Case: Small Communication Packets Caused by the ZeRO3 Mode
Symptom
When a model is migrated from an NPU to a GPU, the performance does not meet the requirements.
Analysis
The compare performance comparison tool in Quick Analysis for Model Tuning (msprof-analyze CLI) is used to compare the data of the baseline GPU with that of the migrated NPU. A large gap exists between the uncovered communication time, as shown in Figure 1.
According to the comparison between the timeline of the baseline GPU and that of the NPU after the migration, the difference lies in the allGather communication part at the end of the step. The NPU takes about 100 ms, and the GPU takes only about 4 ms, as shown in Figure 2.
The bandwidth of the NPU communication operators is only about 0.2 GB/s. There are a large number of allGather communication operators, and the amount of data transmitted is only 256 bytes.

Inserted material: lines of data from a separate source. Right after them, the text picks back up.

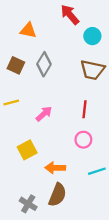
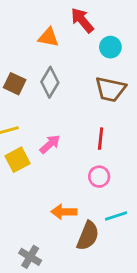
orange triangle: (28, 30) -> (48, 37), moved
yellow square: (27, 150) -> (17, 160), moved
brown semicircle: (57, 195) -> (88, 236), moved

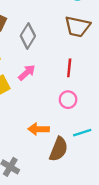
gray diamond: (50, 82) -> (28, 36), moved

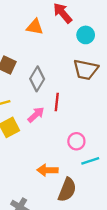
red line: (69, 68) -> (57, 102), moved
cyan line: (82, 133) -> (90, 161), moved

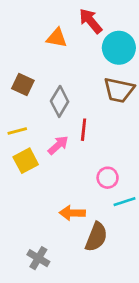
cyan circle: (86, 35) -> (119, 48), size x1.5

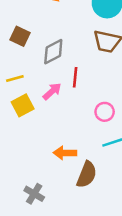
gray diamond: (60, 101) -> (53, 52), turned 32
pink circle: (108, 178) -> (105, 112), moved

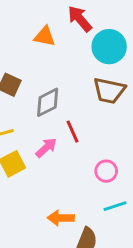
red line: (75, 77) -> (73, 132), turned -30

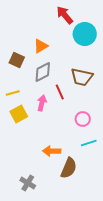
orange triangle: (45, 36) -> (41, 46), moved, turned -42
brown trapezoid: (109, 91) -> (82, 77), moved
pink arrow: (46, 148) -> (42, 103), turned -35

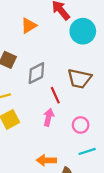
orange triangle: (41, 46) -> (29, 26), moved
pink arrow: (42, 103) -> (49, 117), moved

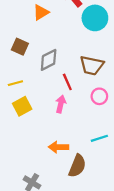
pink circle: (81, 125) -> (99, 96), moved

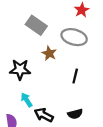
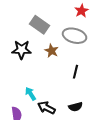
black star: (20, 70) -> (22, 50), moved

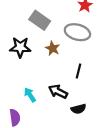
black arrow: (46, 108) -> (58, 92), moved

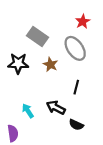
gray ellipse: (77, 32) -> (75, 48), turned 40
black semicircle: (79, 109) -> (76, 125), turned 40

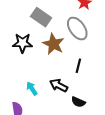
brown star: (50, 65) -> (53, 44), size x1.5

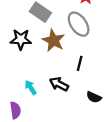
black semicircle: (78, 102) -> (94, 97), moved

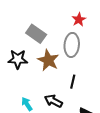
gray ellipse: (79, 24) -> (72, 45), turned 40

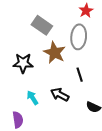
black star: (18, 59) -> (23, 63), moved
black line: (73, 82) -> (80, 75), turned -32

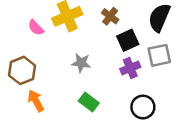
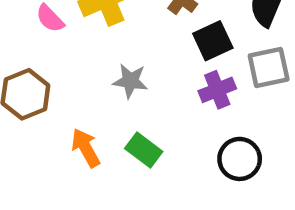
orange arrow: (36, 101) -> (86, 148), moved

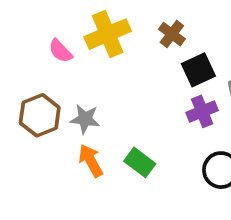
gray star: (130, 81) -> (85, 119), moved

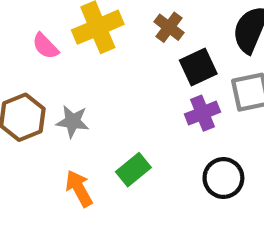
orange arrow: (91, 161) -> (79, 188), moved
green rectangle: (140, 162) -> (133, 170), turned -76

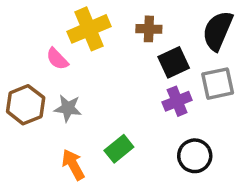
brown cross: (169, 27) -> (149, 29), turned -35
pink semicircle: (45, 46) -> (57, 59), moved

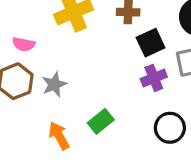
pink semicircle: (57, 59) -> (24, 44), moved, turned -35
gray star: (68, 108) -> (54, 84), turned -30

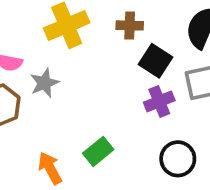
black square: (151, 43) -> (156, 61), turned -32
gray star: (54, 84) -> (44, 83), moved

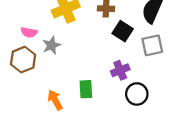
purple cross: (159, 101) -> (120, 70), moved
green rectangle: (98, 151) -> (86, 89), turned -54

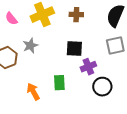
black square: (123, 31) -> (74, 49), moved, turned -30
pink semicircle: (29, 32) -> (11, 19), moved, turned 40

The communication link setup takes most of the time, as shown in Figure 3. These operators are mainly used for ZeRO3 operations.

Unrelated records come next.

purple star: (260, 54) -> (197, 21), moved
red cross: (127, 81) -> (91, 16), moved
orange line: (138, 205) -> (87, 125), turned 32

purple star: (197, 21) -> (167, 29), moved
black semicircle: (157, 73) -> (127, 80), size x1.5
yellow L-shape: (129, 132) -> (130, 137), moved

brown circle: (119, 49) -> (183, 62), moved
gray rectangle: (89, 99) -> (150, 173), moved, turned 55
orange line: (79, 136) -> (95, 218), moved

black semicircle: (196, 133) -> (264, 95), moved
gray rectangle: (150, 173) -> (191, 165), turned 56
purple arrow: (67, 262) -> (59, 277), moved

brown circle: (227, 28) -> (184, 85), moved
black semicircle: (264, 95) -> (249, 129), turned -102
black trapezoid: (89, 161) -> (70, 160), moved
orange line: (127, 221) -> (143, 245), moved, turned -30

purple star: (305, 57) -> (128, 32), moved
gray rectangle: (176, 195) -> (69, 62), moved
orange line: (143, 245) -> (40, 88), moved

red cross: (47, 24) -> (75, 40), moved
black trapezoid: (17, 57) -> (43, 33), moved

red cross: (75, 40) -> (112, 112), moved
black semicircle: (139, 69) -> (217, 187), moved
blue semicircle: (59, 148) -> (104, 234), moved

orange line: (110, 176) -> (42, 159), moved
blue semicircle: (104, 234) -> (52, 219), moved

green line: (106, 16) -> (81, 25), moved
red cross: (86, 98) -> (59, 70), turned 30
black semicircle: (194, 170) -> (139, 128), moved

The Zero Redundancy Optimizer (ZeRO) mode is used to save memory because it can cause a change of a communication policy. The main principle of ZeRO is to split data such as the optimizer status, gradient, and weight, and synchronize the data through collective communication when necessary to reduce the peak usage of the GPU memory. ZeRO is a typical method of trading time for space.
Troubleshooting
Change the ZeRO3 algorithm to the ZeRO2 algorithm. That is, model weights are no longer split. Although the GPU memory usage increases, the communication overhead between devices is reduced, improving the overall performance by 2.7%.